И вот, когда мне исполнилось семнадцать лет, я подала документы в Звездную Академию. Без каких либо проблем прошла медицину, физическую подготовку, сдала вступительные экзамены, написала все тесты, и оказалась зачислена… стюардессой.
Как я рыдала тогда! Два дня отказывалась есть, и выходить из своей комнаты. Мама убеждала меня, что быть стюардессой в космофлоте, это предел мечтаний миллионов девушек. Конкурс внушительный, более двухсот человек на место. С моими внешними данными, быть стюардессой это просто судьба.
Да плевать я хотела на свои данные! Ну да, высокая, симпатичная, ноги от ушей, кровь с молоком. Грудь вот только немного подкачала, второй размер всего. Но разве внешность в человеке главное? Я мечтала стать пилотом! Как вы не понимаете, ведь пилот, это самый главный человек на корабле, он даже важнее капитана. Капитан, что? Он решает все организационные вопросы. Куда доставить груз, как правильно разместить в трюме, согласовывает бумаги, разрешения, лицензии, решает конфликты внутри экипажа. А пилот? Пилот! Ведет! Корабль!
А что стюардесса? Следит, чтобы пассажирам было удобно, приносит чай или минеральную воду и вызывает врача, если кому-то стало плохо от перегрузок.
Я не хочу быть стюардессой! Я! Хочу! Быть! Пилотом!

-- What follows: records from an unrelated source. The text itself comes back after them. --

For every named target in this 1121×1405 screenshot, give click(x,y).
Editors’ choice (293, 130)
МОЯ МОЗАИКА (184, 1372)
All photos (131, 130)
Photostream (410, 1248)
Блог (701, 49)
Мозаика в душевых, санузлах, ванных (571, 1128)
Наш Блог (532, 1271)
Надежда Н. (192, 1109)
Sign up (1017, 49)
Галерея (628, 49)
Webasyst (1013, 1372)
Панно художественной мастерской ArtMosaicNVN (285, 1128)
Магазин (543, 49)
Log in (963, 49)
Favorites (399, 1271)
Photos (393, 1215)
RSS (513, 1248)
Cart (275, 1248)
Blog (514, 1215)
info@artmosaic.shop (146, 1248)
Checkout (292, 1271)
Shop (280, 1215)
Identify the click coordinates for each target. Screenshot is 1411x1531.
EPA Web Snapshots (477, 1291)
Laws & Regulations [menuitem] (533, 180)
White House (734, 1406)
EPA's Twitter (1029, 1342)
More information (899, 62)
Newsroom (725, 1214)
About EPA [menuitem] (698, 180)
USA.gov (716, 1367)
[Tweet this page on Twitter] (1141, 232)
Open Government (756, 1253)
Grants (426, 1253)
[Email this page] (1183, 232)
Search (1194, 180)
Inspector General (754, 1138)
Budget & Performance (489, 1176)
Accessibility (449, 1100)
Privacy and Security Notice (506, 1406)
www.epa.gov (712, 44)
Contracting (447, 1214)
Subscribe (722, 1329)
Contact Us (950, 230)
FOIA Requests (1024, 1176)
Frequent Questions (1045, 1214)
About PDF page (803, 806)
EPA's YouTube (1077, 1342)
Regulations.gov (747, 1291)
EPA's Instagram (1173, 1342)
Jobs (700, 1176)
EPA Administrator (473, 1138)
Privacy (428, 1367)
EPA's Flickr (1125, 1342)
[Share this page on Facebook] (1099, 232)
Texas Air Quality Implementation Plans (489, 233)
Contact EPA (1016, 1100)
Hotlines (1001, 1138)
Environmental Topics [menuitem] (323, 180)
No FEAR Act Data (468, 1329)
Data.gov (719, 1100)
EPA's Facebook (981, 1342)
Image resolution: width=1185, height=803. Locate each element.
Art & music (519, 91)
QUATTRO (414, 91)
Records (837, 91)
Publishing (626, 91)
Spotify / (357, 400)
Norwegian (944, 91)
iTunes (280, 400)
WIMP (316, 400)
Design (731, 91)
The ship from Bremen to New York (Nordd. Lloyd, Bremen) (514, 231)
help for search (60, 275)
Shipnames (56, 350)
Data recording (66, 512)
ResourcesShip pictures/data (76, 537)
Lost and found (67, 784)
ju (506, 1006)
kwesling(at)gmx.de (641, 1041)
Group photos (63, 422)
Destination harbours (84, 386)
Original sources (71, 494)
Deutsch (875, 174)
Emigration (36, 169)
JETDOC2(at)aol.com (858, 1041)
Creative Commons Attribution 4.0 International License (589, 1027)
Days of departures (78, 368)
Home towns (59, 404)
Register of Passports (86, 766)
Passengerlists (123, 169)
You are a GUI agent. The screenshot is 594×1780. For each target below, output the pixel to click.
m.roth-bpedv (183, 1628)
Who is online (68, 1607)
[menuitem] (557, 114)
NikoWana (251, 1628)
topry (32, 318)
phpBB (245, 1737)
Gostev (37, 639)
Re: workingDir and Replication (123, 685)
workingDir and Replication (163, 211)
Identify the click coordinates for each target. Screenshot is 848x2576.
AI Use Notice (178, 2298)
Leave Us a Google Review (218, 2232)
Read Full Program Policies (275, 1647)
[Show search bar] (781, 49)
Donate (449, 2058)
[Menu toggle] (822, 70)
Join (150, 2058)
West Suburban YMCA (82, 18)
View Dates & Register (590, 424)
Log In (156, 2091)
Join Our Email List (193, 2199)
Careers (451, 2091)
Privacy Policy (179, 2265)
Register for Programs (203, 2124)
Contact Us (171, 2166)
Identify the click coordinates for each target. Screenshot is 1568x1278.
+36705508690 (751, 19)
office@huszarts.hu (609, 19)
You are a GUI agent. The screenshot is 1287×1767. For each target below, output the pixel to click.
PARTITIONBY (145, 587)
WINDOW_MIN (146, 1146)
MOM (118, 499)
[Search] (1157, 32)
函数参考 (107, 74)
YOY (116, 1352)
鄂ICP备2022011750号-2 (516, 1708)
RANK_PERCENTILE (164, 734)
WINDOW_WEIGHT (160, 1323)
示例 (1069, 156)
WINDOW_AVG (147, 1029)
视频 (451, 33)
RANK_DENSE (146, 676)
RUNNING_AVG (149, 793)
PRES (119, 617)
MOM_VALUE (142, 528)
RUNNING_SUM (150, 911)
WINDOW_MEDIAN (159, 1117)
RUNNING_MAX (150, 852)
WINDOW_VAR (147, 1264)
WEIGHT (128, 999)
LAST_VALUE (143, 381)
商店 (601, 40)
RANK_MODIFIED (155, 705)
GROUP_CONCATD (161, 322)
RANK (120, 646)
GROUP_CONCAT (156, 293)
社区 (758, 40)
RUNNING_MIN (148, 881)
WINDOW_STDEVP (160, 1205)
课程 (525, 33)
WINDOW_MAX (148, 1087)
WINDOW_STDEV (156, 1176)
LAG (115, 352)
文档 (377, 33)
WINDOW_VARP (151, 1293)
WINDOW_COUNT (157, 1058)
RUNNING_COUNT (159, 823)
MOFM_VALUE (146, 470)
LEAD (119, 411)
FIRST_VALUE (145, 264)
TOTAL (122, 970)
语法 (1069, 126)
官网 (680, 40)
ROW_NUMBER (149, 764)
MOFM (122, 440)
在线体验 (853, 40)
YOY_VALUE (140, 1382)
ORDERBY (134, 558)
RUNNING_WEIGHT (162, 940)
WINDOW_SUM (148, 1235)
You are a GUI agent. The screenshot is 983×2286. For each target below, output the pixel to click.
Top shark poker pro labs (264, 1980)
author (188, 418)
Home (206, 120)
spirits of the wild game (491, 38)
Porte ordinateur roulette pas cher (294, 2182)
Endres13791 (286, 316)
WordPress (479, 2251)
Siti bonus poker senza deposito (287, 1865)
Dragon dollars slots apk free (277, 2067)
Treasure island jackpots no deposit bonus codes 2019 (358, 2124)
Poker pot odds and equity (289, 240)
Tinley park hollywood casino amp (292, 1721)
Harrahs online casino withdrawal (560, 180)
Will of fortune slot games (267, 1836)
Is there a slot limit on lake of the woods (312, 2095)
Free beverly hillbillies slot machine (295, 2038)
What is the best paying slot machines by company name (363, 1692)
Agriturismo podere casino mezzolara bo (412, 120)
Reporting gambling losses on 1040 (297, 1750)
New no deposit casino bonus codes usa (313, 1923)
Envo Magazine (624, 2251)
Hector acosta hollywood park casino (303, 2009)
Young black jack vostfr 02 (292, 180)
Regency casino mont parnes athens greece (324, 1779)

Прорыдав два дня, и как следует взвесив все за и против, я решила, что стюардесса это все-таки лучше, чем ничего. Я буду летать! Пусть в салоне, с напитками в руках, вместо штурвала. Но я что-нибудь обязательно придумаю, чтобы стать пилотом. Я не отступлю!
Прошло пять лет учебы. Ох, я вам скажу, быть курсантом Звездной Академии оказалось очень несладко. Вы думаете, что меня пять лет учили напитки разносить? А вот и не угадали.
Звездная Академия — это полувоенная организация. Жесточайшая дисциплина. Невероятные физические нагрузки. Углубленное обучение профессиям. Вы думаете, что на космическом корабле у каждого только одна профессия? Вы ошибаетесь! Каждый член экипажа вынужден совмещать минимум пять — шесть штатных должностей, и владеть еще десятком на случай форс-мажорных обстоятельств. Иными словами, любой космолетчик может заменить своего товарища по экипажу. Доктор может заменить пилота, а радиоинженер, при необходимости, сможет приготовить обед. Так что нас учили сразу всем профессиям одновременно.
Эх, чего мы только не изучали! Астронавигацию, космогеологию, космобиологию, робототехнику, жизнеобеспечение, медицину, фармакологию, акушерское дело, психологию, этику, кулинарию, делопроизводство, археологию, промышленный альпинизм, программирование и многое другое. И это не считая физики, химии, математики, биологии, но с практическим уклоном, для работы в космосе. Например, как получить пригодную для дыхания атмосферу, с помощью имеющихся в наличии приборов и материалов. Каким образом получить воду. Или как сделать хирургическую операцию, не имея под рукой медицинских инструментов.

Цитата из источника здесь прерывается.